What would happen such people was one of many questions which remain unanswered following a recent landmark Supreme Court ruling, according to a national network of asylum-seeker, refugee and immigrant support groups.
Mr Jean-Pierre Eyanga from Integrating Ireland called for a moratorium on deportations pending clarification of the conditions and criteria of implementing the judgment.
The justice committee of the Joint Committee on Justice, Equality, Defence and Women's Rights is considering last January's Supreme Court decision that non-EU immigrants are not automatically entitled to live in this country by virtue of being parents of children born here, who are automatically entitled to citizenship.
The ruling could have implications for thousands of other non-nationals who have applications for residency pending, as well as their citizen children. In the wake of the judgment, the Department of Justice ended the practice of accepting residency applications from non-EU national parents of Irish citizens.
Mr Eyanga said people who applied for residency before the Supreme Court judgment should be granted it. Those who will have Irish citizen children in the future should also be allowed to apply for residency.

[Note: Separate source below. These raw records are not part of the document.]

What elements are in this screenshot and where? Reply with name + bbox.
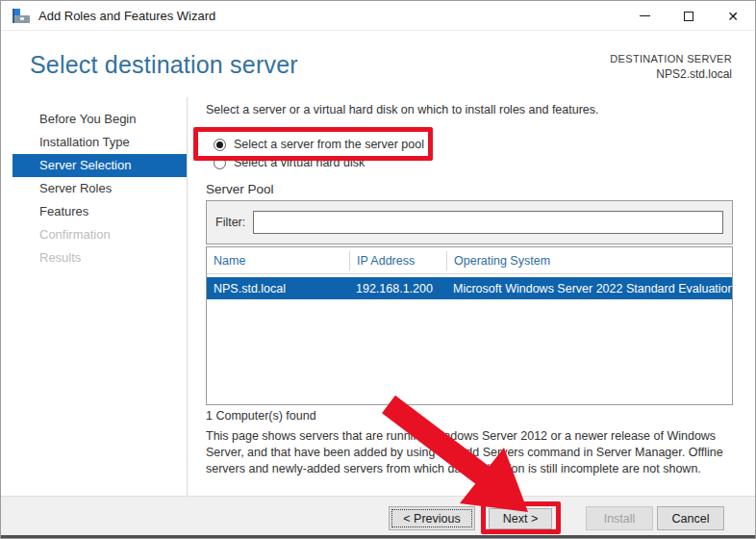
destination-server-name: NPS2.std.local <box>610 67 732 81</box>
destination-block: DESTINATION SERVER NPS2.std.local <box>610 53 732 81</box>
column-header-operating-system[interactable]: Operating System <box>446 251 732 270</box>
title-bar: Add Roles and Features Wizard ✕ <box>1 1 755 31</box>
sidebar-item-server-roles[interactable]: Server Roles <box>13 177 187 200</box>
minimize-icon <box>640 15 650 16</box>
sidebar-item-confirmation: Confirmation <box>13 223 187 246</box>
maximize-icon <box>684 12 693 21</box>
cancel-button[interactable]: Cancel <box>657 506 724 530</box>
radio-server-pool[interactable]: Select a server from the server pool <box>214 138 424 151</box>
radio-virtual-hard-disk[interactable]: Select a virtual hard disk <box>214 156 365 169</box>
server-ip-cell: 192.168.1.200 <box>349 282 446 295</box>
server-os-cell: Microsoft Windows Server 2022 Standard E… <box>446 282 732 295</box>
wizard-window: Add Roles and Features Wizard ✕ Select d… <box>0 0 756 539</box>
close-button[interactable]: ✕ <box>711 1 755 31</box>
filter-panel: Filter: <box>206 200 733 244</box>
sidebar-divider <box>187 97 188 496</box>
sidebar-item-server-selection[interactable]: Server Selection <box>13 154 187 177</box>
server-pool-table: Name IP Address Operating System NPS.std… <box>206 246 733 405</box>
sidebar-item-features[interactable]: Features <box>13 200 187 223</box>
page-title: Select destination server <box>30 51 298 79</box>
table-header-row: Name IP Address Operating System <box>207 247 732 274</box>
filter-input[interactable] <box>253 211 723 234</box>
destination-label: DESTINATION SERVER <box>610 53 732 64</box>
window-bottom-edge <box>1 535 755 538</box>
server-name-cell: NPS.std.local <box>207 282 349 295</box>
wizard-app-icon <box>13 9 30 23</box>
sidebar-item-installation-type[interactable]: Installation Type <box>13 131 187 154</box>
window-title: Add Roles and Features Wizard <box>38 9 215 23</box>
radio-virtual-hard-disk-label: Select a virtual hard disk <box>234 156 365 169</box>
install-button: Install <box>586 506 653 530</box>
maximize-button[interactable] <box>667 1 711 31</box>
radio-server-pool-icon[interactable] <box>214 139 226 151</box>
previous-button[interactable]: < Previous <box>389 506 475 530</box>
next-button[interactable]: Next > <box>489 508 552 529</box>
radio-virtual-hard-disk-icon[interactable] <box>214 157 226 169</box>
column-header-name[interactable]: Name <box>207 251 349 270</box>
minimize-button[interactable] <box>622 1 667 31</box>
close-icon: ✕ <box>727 9 739 24</box>
window-controls: ✕ <box>622 1 755 31</box>
computer-count-text: 1 Computer(s) found <box>206 409 316 423</box>
sidebar-item-results: Results <box>13 246 187 270</box>
server-pool-heading: Server Pool <box>206 182 274 196</box>
page-description: This page shows servers that are running… <box>206 428 741 477</box>
wizard-steps-sidebar: Before You Begin Installation Type Serve… <box>1 108 187 270</box>
table-row[interactable]: NPS.std.local 192.168.1.200 Microsoft Wi… <box>207 277 732 299</box>
column-header-ip-address[interactable]: IP Address <box>349 251 446 270</box>
intro-text: Select a server or a virtual hard disk o… <box>206 103 599 116</box>
sidebar-item-before-you-begin[interactable]: Before You Begin <box>13 108 187 131</box>
filter-label: Filter: <box>215 216 245 229</box>
radio-server-pool-label: Select a server from the server pool <box>234 138 424 151</box>
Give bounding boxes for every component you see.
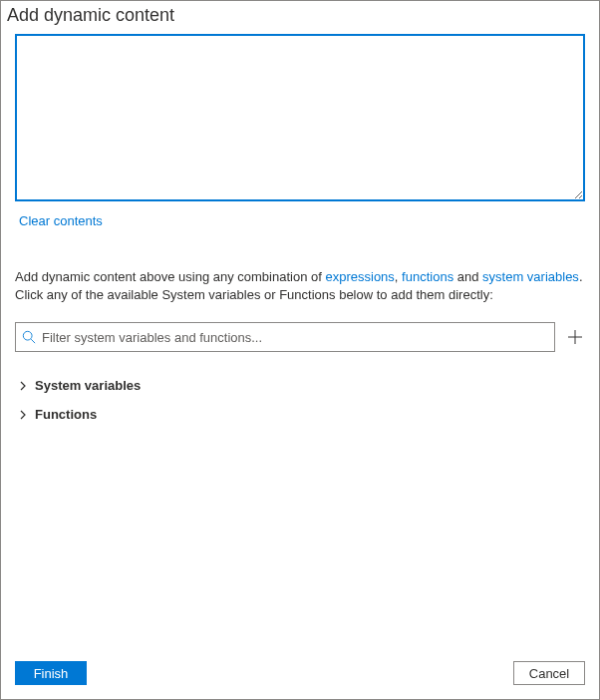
tree: System variables Functions [15, 374, 585, 426]
help-sep1: , [395, 269, 402, 284]
filter-input[interactable] [42, 323, 554, 351]
add-dynamic-content-dialog: Add dynamic content Clear contents Add d… [0, 0, 600, 700]
functions-link[interactable]: functions [402, 269, 453, 284]
tree-item-label: System variables [35, 378, 141, 393]
system-variables-link[interactable]: system variables [482, 269, 579, 284]
dialog-footer: Finish Cancel [1, 649, 599, 699]
svg-point-0 [23, 332, 32, 341]
help-sep2: and [453, 269, 482, 284]
tree-item-system-variables[interactable]: System variables [15, 374, 585, 397]
tree-item-functions[interactable]: Functions [15, 403, 585, 426]
add-button[interactable] [565, 327, 585, 347]
help-prefix: Add dynamic content above using any comb… [15, 269, 325, 284]
filter-input-container[interactable] [15, 322, 555, 352]
search-icon [16, 330, 42, 344]
dialog-title: Add dynamic content [1, 1, 599, 34]
clear-contents-link[interactable]: Clear contents [19, 213, 585, 228]
dialog-content: Clear contents Add dynamic content above… [1, 34, 599, 649]
finish-button[interactable]: Finish [15, 661, 87, 685]
chevron-right-icon [17, 380, 29, 392]
svg-line-1 [31, 340, 35, 344]
expressions-link[interactable]: expressions [325, 269, 394, 284]
chevron-right-icon [17, 409, 29, 421]
filter-row [15, 322, 585, 352]
cancel-button[interactable]: Cancel [513, 661, 585, 685]
help-text: Add dynamic content above using any comb… [15, 268, 585, 304]
dynamic-content-editor[interactable] [15, 34, 585, 201]
tree-item-label: Functions [35, 407, 97, 422]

"So many questions related to the protection of the children's rights, which should be the priority of priorities, still remain without answers," he said.
These included the question of what would happen if authorities in the parents' native countries where the children were deported to would not allow them enter if they did not have valid visas. He asked whether there was any mechanism set up by the Department of Justice to make sure that "another class of excluded and discriminated against citizen is not created".
Mr Eyanga also asked what guarantee the Department had to protect these children's rights abroad, since they could be submitted to human rights abuses such as female genital mutilation and lack of freedom to practise religion in their parents' countries.
"What would happen if in future teenagers who are deported with their parents come back in Ireland and sue the State for violations of constitutional rights?" he asked.
Mr Eyanga, who is himself a refugee from the Democratic Republic of Congo, described the humiliations, stress, fear and question marks experienced by people seeking asylum. "Your two feet are not on the ground. You can't either plan anything or make any important decision for yourself or your family," he said. "Somebody else directs your life and makes decisions that affect you and your family, now and in the future."
Mr Eyanga said Ireland was "very racist" when he came here in 1997.